§ **Problem requirements**
Go through the records below and return each line that has "quyền" in it.

Dataset entries:
↓↓↓

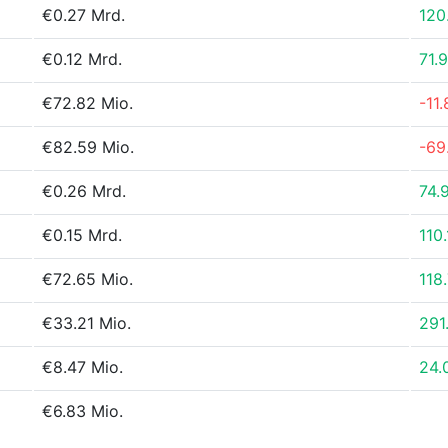
€0.27 Mrd.
120
€0.12 Mrd.
71.
€72.82 Mio.
-11
€82.59 Mio.
-69
€0.26 Mrd.
74.
€0.15 Mrd.
110
€72.65 Mio.
118
€33.21 Mio.
291
€8.47 Mio.
24.
€6.83 Mio.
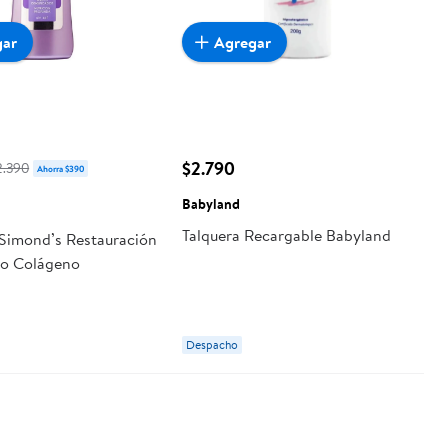
gar
Agregar
$2.790
2.390
Ahorra $390
Babyland
Talquera Recargable Babyland
imond’s Restauración
co Colágeno
Despacho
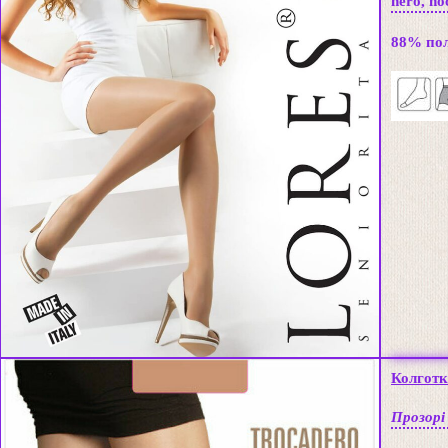
nero, noc
88% пол
Колготки
Прозорі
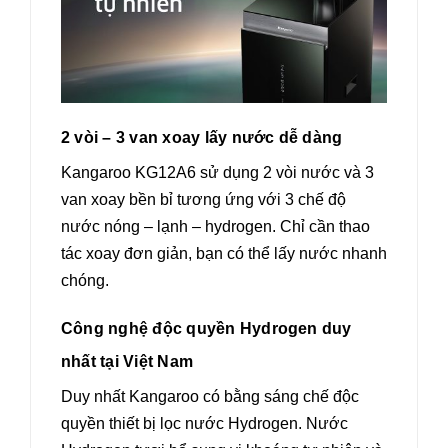
2 vòi – 3 van xoay lấy nước dễ dàng
Kangaroo KG12A6 sử dụng 2 vòi nước và 3
van xoay bền bỉ tương ứng với 3 chế độ
nước nóng – lạnh – hydrogen. Chỉ cần thao
tác xoay đơn giản, bạn có thể lấy nước nhanh
chóng.
Công nghệ độc quyền Hydrogen duy
nhất tại Việt Nam
Duy nhất Kangaroo có bằng sáng chế độc
quyền thiết bị lọc nước Hydrogen. Nước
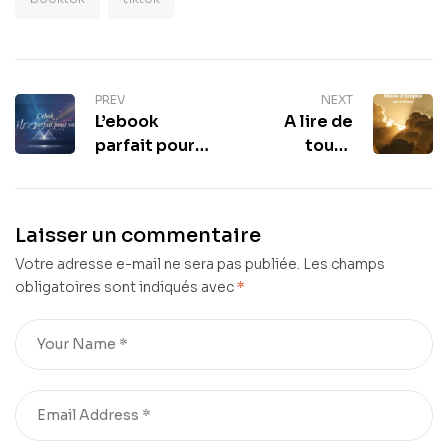
PREV
NEXT
L’ebook
A lire de
parfait pour
toute
vos week-
urgence :
ends
Intrigue &
prolongés de
Mystère –
Laisser un commentaire
mai
Dieu, Mode
Votre adresse e-mail ne sera pas publiée.
d’Emploi
Les champs
obligatoires sont indiqués avec
*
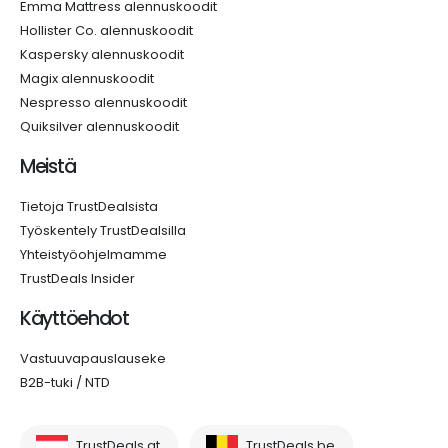
Emma Mattress alennuskoodit
Hollister Co. alennuskoodit
Kaspersky alennuskoodit
Magix alennuskoodit
Nespresso alennuskoodit
Quiksilver alennuskoodit
Meistä
Tietoja TrustDealsista
Työskentely TrustDealsilla
Yhteistyöohjelmamme
TrustDeals Insider
Käyttöehdot
Vastuuvapauslauseke
B2B-tuki / NTD
TrustDeals.at
TrustDeals.be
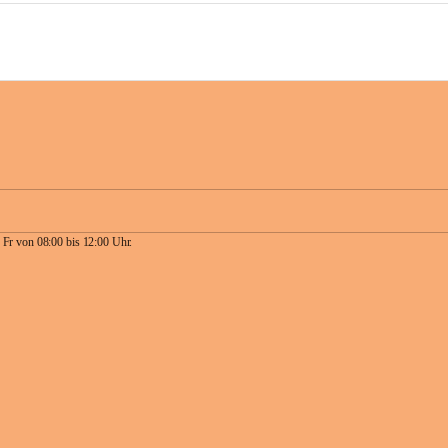
 Fr von 08:00 bis 12:00 Uhr.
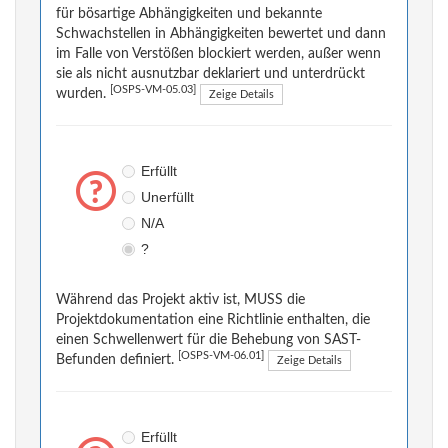
für bösartige Abhängigkeiten und bekannte
Schwachstellen in Abhängigkeiten bewertet und dann
im Falle von Verstößen blockiert werden, außer wenn
sie als nicht ausnutzbar deklariert und unterdrückt
[OSPS-VM-05.03]
wurden.
Zeige Details
Erfüllt
Unerfüllt
N/A
?
Während das Projekt aktiv ist, MUSS die
Projektdokumentation eine Richtlinie enthalten, die
einen Schwellenwert für die Behebung von SAST-
[OSPS-VM-06.01]
Befunden definiert.
Zeige Details
Erfüllt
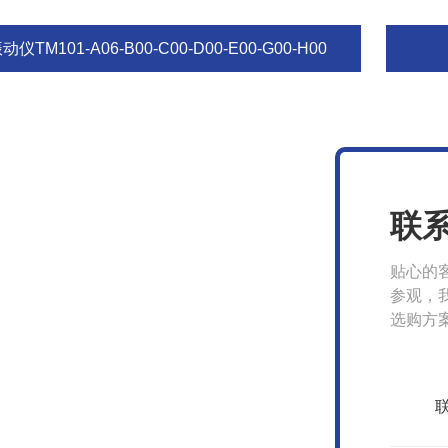
动仪TM101-A06-B00-C00-D00-E00-G00-H00
联
贴心的
参观，
选购方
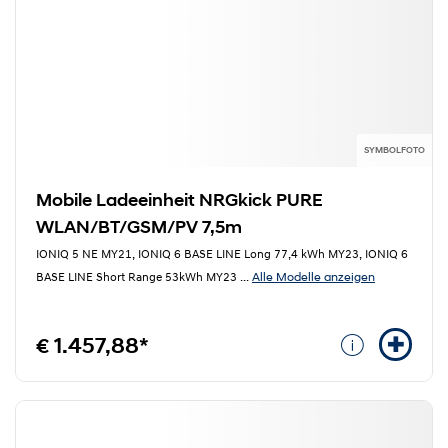
SYMBOLFOTO
Mobile Ladeeinheit NRGkick PURE
WLAN/BT/GSM/PV 7,5m
IONIQ 5 NE MY21, IONIQ 6 BASE LINE Long 77,4 kWh MY23, IONIQ 6
Alle Modelle anzeigen
BASE LINE Short Range 53kWh MY23
...
€ 1.457,88*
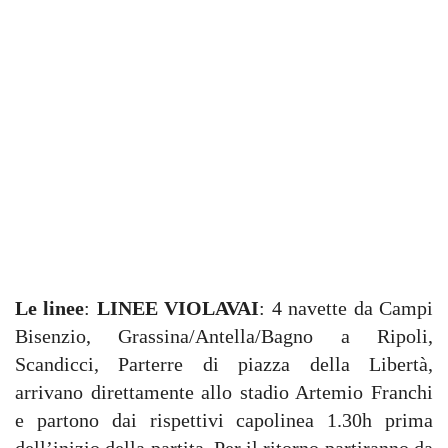
Le linee
:
LINEE VIOLAVAI
: 4 navette da Campi
Bisenzio, Grassina/Antella/Bagno a Ripoli,
Scandicci, Parterre di piazza della Libertà,
arrivano direttamente allo stadio Artemio Franchi
e partono dai rispettivi capolinea 1.30h prima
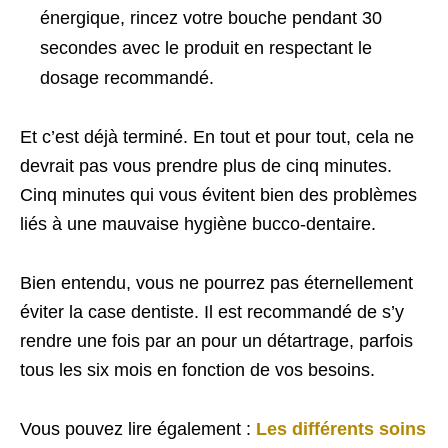
énergique, rincez votre bouche pendant 30
secondes avec le produit en respectant le
dosage recommandé.
Et c’est déjà terminé. En tout et pour tout, cela ne
devrait pas vous prendre plus de cinq minutes.
Cinq minutes qui vous évitent bien des problèmes
liés à une mauvaise hygiène bucco-dentaire.
Bien entendu, vous ne pourrez pas éternellement
éviter la case dentiste. Il est recommandé de s’y
rendre une fois par an pour un détartrage, parfois
tous les six mois en fonction de vos besoins.
Vous pouvez lire également :
Les différents soins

↑↑↑

§ **Answer box**
Công nghệ độc quyền Hydrogen duy
quyền thiết bị lọc nước Hydrogen. Nước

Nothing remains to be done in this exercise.